** Opening MATERIAL PROVIDED block **

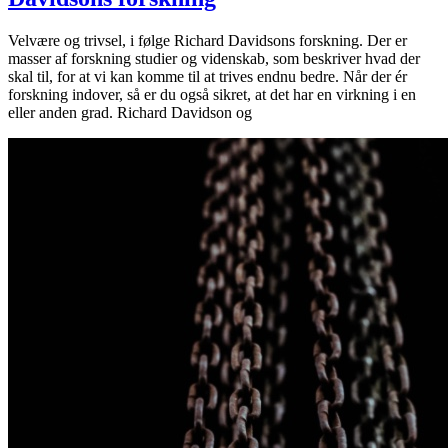
Velvære og trivsel, i følge Richard Davidsons forskning. Der er
masser af forskning studier og videnskab, som beskriver hvad der
skal til, for at vi kan komme til at trives endnu bedre. Når der ér
forskning indover, så er du også sikret, at det har en virkning i en
eller anden grad. Richard Davidson og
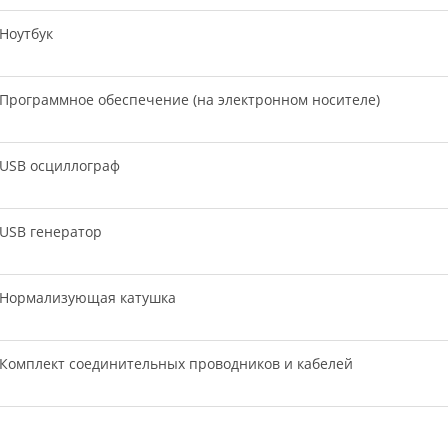
Ноутбук
Программное обеспечение (на электронном носителе)
USB осциллограф
USB генератор
Нормализующая катушка
Комплект соединительных проводников и кабелей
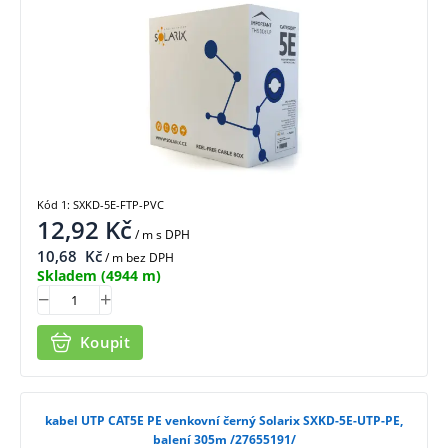
Kód 1: SXKD-5E-FTP-PVC
12,92
Kč
/ m
s DPH
10,68
Kč
/ m bez DPH
Skladem
(4944 m)
Koupit
kabel UTP CAT5E PE venkovní černý Solarix SXKD-5E-UTP-PE,
balení 305m /27655191/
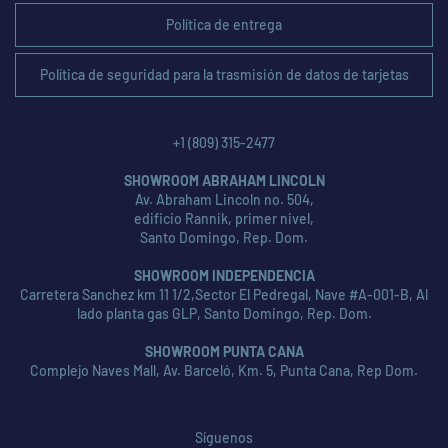
Política de entrega
Política de seguridad para la trasmisión de datos de tarjetas
+1 (809) 315-2477
SHOWROOM ABRAHAM LINCOLN
Av. Abraham Lincoln no. 504,
edificio Rannik, primer nivel,
Santo Domingo, Rep. Dom.
SHOWROOM INDEPENDENCIA
Carretera Sanchez km 11 1/2,Sector El Pedregal, Nave #A-001-B, Al
lado planta gas GLP, Santo Domingo, Rep. Dom.
SHOWROOM PUNTA CANA
Complejo Naves Mall, Av. Barceló, Km. 5, Punta Cana, Rep Dom.
Síguenos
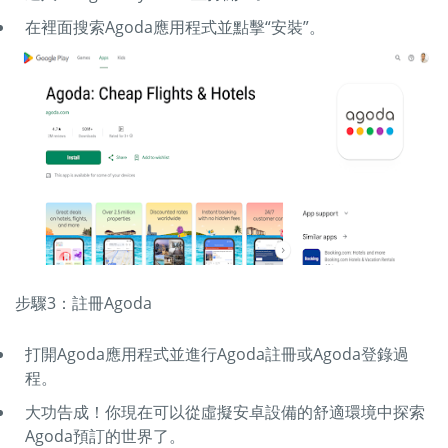
在裡面搜索Agoda應用程式並點擊“安裝”。
步驟3：註冊Agoda
打開Agoda應用程式並進行Agoda註冊或Agoda登錄過
程。
大功告成！你現在可以從虛擬安卓設備的舒適環境中探索
Agoda預訂的世界了。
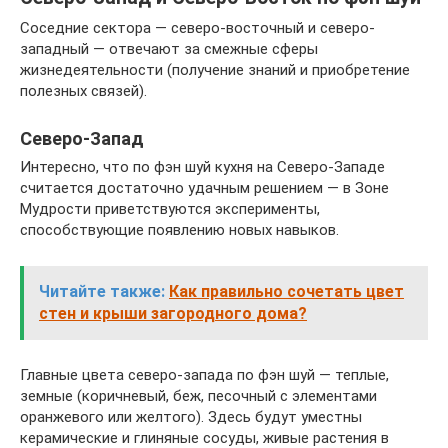
Соседние сектора — северо-восточный и северо-
западный — отвечают за смежные сферы
жизнедеятельности (получение знаний и приобретение
полезных связей).
Северо-Запад
Интересно, что по фэн шуй кухня на Северо-Западе
считается достаточно удачным решением — в Зоне
Мудрости приветствуются эксперименты,
способствующие появлению новых навыков.
Читайте также:
Как правильно сочетать цвет
стен и крыши загородного дома?
Главные цвета северо-запада по фэн шуй — теплые,
земные (коричневый, беж, песочный с элементами
оранжевого или желтого). Здесь будут уместны
керамические и глиняные сосуды, живые растения в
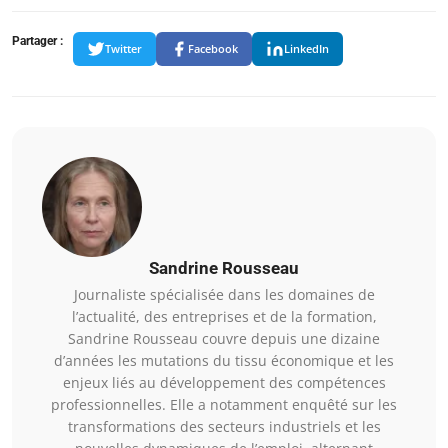
Partager :
Twitter
Facebook
LinkedIn
Sandrine Rousseau
Journaliste spécialisée dans les domaines de
l’actualité, des entreprises et de la formation,
Sandrine Rousseau couvre depuis une dizaine
d’années les mutations du tissu économique et les
enjeux liés au développement des compétences
professionnelles. Elle a notamment enquêté sur les
transformations des secteurs industriels et les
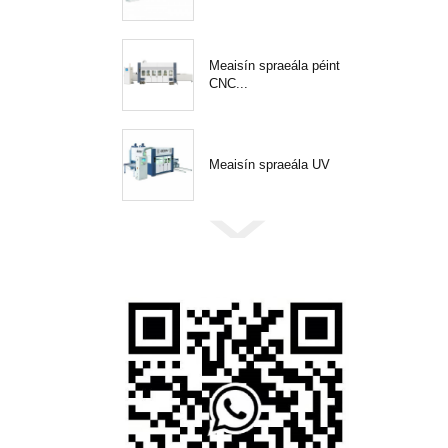
Meaisín spraeála péint
CNC...
Meaisín spraeála UV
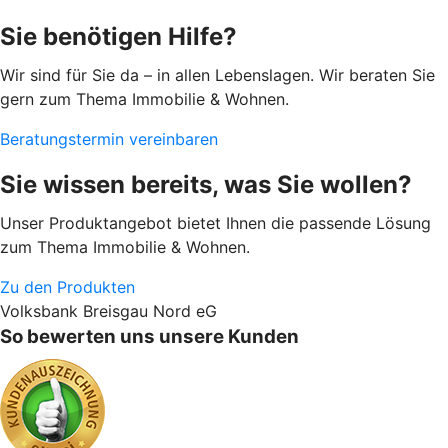
Sie benötigen Hilfe?
Wir sind für Sie da – in allen Lebenslagen. Wir beraten Sie
gern zum Thema Immobilie & Wohnen.
Beratungstermin vereinbaren
Sie wissen bereits, was Sie wollen?
Unser Produktangebot bietet Ihnen die passende Lösung
zum Thema Immobilie & Wohnen.
Zu den Produkten
Volksbank Breisgau Nord eG
So bewerten uns unsere Kunden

** Closing MATERIAL PROVIDED block **

▶ ACTIVITY:
Transcribe the records above exactly, but only from the line that contains "Sie benötigen Hilfe?" through their final line, inclusive.

▶ ANSWER TO THE EXERCISE:
Sie benötigen Hilfe?
Wir sind für Sie da – in allen Lebenslagen. Wir beraten Sie
gern zum Thema Immobilie & Wohnen.
Beratungstermin vereinbaren
Sie wissen bereits, was Sie wollen?
Unser Produktangebot bietet Ihnen die passende Lösung
zum Thema Immobilie & Wohnen.
Zu den Produkten
Volksbank Breisgau Nord eG
So bewerten uns unsere Kunden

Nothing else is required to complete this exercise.